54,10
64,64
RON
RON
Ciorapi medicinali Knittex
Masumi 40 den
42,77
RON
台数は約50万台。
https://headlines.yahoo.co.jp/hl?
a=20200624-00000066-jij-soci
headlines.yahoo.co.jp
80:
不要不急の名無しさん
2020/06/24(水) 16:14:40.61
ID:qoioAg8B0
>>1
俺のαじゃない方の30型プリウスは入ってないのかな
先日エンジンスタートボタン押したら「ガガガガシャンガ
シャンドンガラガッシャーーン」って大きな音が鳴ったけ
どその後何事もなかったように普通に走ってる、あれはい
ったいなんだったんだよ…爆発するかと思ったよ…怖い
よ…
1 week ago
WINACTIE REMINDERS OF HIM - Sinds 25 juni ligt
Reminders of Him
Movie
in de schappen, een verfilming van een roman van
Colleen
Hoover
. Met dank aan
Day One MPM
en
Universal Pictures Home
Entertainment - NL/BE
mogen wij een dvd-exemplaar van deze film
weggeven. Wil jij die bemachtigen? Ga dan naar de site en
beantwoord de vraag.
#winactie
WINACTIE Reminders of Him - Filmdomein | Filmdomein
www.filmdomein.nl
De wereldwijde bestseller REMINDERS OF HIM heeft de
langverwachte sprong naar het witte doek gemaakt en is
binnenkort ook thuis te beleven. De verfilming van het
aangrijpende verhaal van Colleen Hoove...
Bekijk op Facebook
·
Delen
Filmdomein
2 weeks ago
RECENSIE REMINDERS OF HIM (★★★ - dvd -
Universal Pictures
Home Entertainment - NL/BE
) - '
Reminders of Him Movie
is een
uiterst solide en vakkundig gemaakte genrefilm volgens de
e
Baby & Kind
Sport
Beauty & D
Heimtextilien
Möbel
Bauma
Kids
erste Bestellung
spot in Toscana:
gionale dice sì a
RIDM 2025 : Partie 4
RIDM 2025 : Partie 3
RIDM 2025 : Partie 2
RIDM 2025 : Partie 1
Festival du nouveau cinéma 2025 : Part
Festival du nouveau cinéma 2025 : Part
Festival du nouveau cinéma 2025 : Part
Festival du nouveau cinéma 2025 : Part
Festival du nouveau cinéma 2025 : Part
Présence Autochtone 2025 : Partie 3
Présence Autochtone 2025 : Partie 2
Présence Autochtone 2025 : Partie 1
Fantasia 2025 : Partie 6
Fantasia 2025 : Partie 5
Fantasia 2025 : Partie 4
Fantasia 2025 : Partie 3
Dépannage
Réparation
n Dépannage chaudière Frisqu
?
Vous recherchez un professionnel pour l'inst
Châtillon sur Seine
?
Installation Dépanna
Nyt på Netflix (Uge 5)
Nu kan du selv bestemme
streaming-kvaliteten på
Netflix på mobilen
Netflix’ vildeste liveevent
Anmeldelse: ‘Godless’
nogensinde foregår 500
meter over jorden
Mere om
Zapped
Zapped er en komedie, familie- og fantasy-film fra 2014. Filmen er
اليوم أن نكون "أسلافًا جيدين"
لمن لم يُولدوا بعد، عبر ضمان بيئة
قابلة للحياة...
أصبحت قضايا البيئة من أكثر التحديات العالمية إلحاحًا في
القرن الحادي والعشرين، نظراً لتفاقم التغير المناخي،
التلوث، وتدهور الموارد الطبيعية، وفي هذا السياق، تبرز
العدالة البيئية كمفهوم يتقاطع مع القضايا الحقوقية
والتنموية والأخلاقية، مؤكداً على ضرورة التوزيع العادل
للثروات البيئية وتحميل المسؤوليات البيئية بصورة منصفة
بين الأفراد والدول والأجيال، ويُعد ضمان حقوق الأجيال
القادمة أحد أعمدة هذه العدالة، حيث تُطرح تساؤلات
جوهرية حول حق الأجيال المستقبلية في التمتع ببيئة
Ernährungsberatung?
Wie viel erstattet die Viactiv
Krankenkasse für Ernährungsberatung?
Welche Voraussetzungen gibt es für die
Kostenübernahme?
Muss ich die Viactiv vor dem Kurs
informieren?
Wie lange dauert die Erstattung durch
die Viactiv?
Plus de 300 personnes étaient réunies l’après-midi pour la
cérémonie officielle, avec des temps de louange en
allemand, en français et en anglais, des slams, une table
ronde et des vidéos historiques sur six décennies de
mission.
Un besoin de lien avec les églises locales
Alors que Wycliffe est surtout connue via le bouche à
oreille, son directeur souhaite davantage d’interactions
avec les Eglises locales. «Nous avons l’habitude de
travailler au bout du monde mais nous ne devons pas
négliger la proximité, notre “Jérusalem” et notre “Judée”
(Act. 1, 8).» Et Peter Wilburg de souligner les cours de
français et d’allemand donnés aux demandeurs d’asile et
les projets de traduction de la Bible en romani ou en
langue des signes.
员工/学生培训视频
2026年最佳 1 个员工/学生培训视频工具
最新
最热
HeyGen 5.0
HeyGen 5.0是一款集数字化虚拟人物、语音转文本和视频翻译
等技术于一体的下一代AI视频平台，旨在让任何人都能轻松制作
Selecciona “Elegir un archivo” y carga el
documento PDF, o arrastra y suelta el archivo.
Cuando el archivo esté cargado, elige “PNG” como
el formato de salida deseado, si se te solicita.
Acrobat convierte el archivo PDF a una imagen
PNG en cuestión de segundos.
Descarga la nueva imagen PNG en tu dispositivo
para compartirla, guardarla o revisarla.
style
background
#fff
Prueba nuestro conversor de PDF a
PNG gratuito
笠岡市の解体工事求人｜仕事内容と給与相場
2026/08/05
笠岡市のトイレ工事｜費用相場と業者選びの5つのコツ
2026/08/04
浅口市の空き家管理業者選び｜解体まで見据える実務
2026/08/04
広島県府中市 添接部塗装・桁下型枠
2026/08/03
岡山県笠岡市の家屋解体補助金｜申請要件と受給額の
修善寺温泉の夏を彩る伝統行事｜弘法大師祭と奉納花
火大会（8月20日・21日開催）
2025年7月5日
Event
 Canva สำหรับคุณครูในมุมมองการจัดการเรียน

### Exercise instructions
Nothing but a number is wanted: how many lines in the records above include "Dépannage".

### Answer area
2